WHAT YOU NEED TO DO: Every line with the string "Conferencia" in it belongs in your answer, so copy them all from the data.

PROVIDED MATERIAL:
⟨

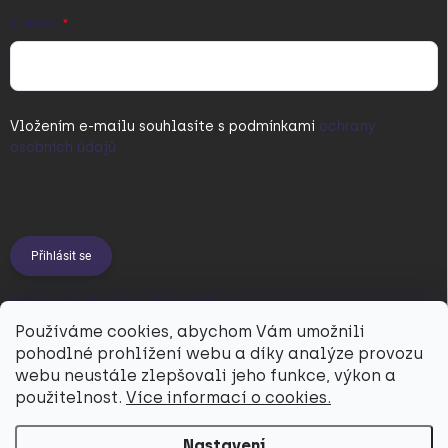
E-MAIL
Vložením e-mailu souhlasíte s
podmínkami
ochrany
osobních údajů
Přihlásit se
PŘIJÍMÁME ONLINE PLATBY
Používáme cookies, abychom Vám umožnili
pohodlné prohlížení webu a díky analýze provozu
webu neustále zlepšovali jeho funkce, výkon a
použitelnost.
Více informací o cookies.
Nastavení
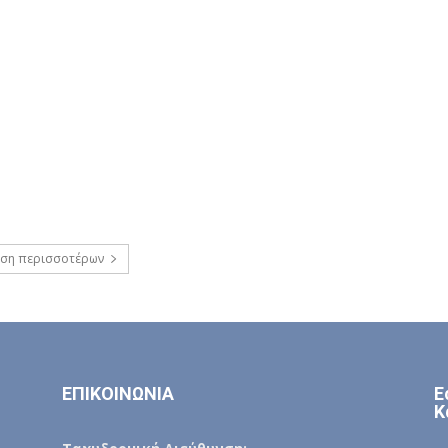
ση περισσοτέρων
ΕΠΙΚΟΙΝΩΝΙΑ
Ε
Κ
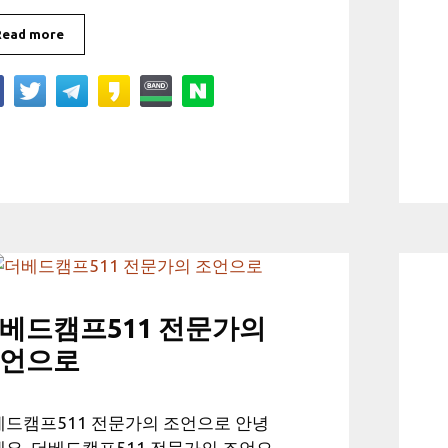
Read more
베드캠프511 전문가의
언으로
베드캠프511 전문가의 조언으로 안녕
요. 더베드캠프511 전문가의 조언으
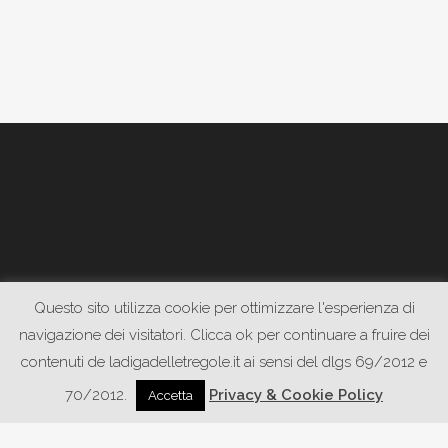
Questo sito utilizza cookie per ottimizzare l'esperienza di
DATE UN’OCCHIATA ANCHE:
navigazione dei visitatori. Clicca ok per continuare a fruire dei
contenuti de ladigadelletregole.it ai sensi del dlgs 69/2012 e
70/2012.
Privacy & Cookie Policy
Accetta
WWW.PIETRASONICA.COM
WWW.GODOWNRECORDS.COM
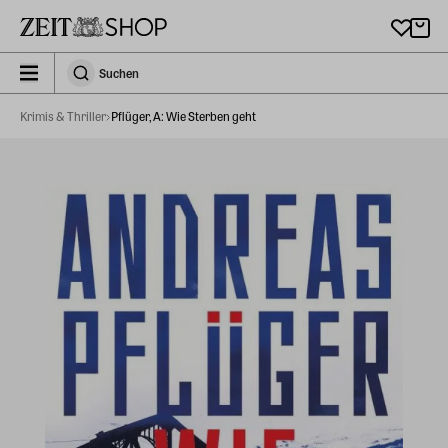
Zu Hauptinhalt springen
zeit_storefront.components.search.collapsed
Suchen
Suchen
Krimis & Thriller
Pflüger, A: Wie Sterben geht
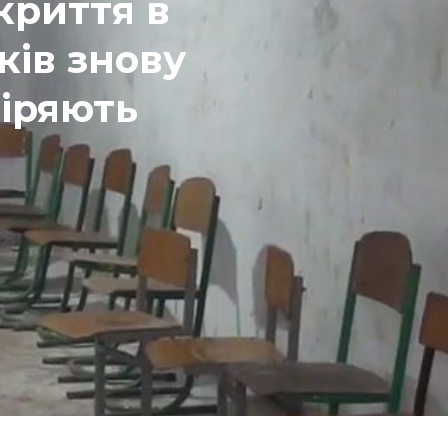
криття в
ів знову
віряють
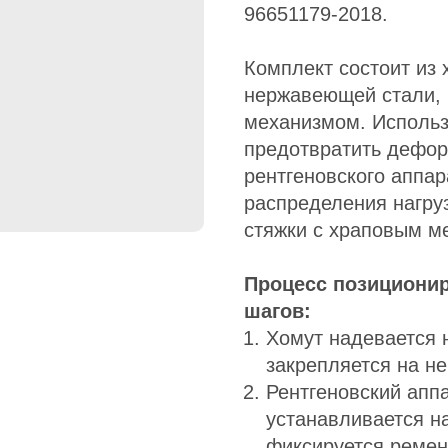
96651179-2018.
Комплект состоит из 
нержавеющей стали, 
механизмом. Использ
предотвратить дефор
рентгеновского аппар
распределения нагру
стяжки с храповым м
Процесс позициони
шагов:
Хомут надевается 
закрепляется на н
Рентгеновский апп
устанавливается н
фиксируется ремен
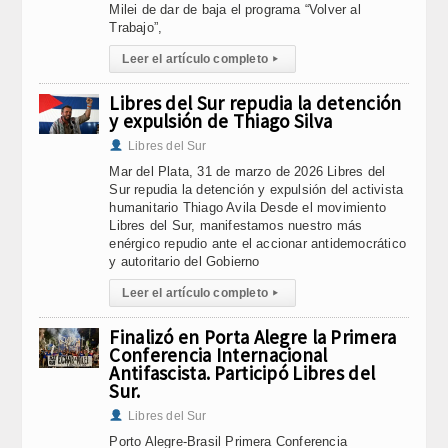
Milei de dar de baja el programa “Volver al
Trabajo”,
Leer el artículo completo
▸
Libres del Sur repudia la detención
y expulsión de Thiago Silva
Libres del Sur
Mar del Plata, 31 de marzo de 2026 Libres del
Sur repudia la detención y expulsión del activista
humanitario Thiago Avila Desde el movimiento
Libres del Sur, manifestamos nuestro más
enérgico repudio ante el accionar antidemocrático
y autoritario del Gobierno
Leer el artículo completo
▸
Finalizó en Porta Alegre la Primera
Conferencia Internacional
Antifascista. Participó Libres del
Sur.
Libres del Sur
Porto Alegre-Brasil Primera Conferencia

⟩

OUTPUT FOR THIS TASK:
Conferencia Internacional
Porto Alegre-Brasil Primera Conferencia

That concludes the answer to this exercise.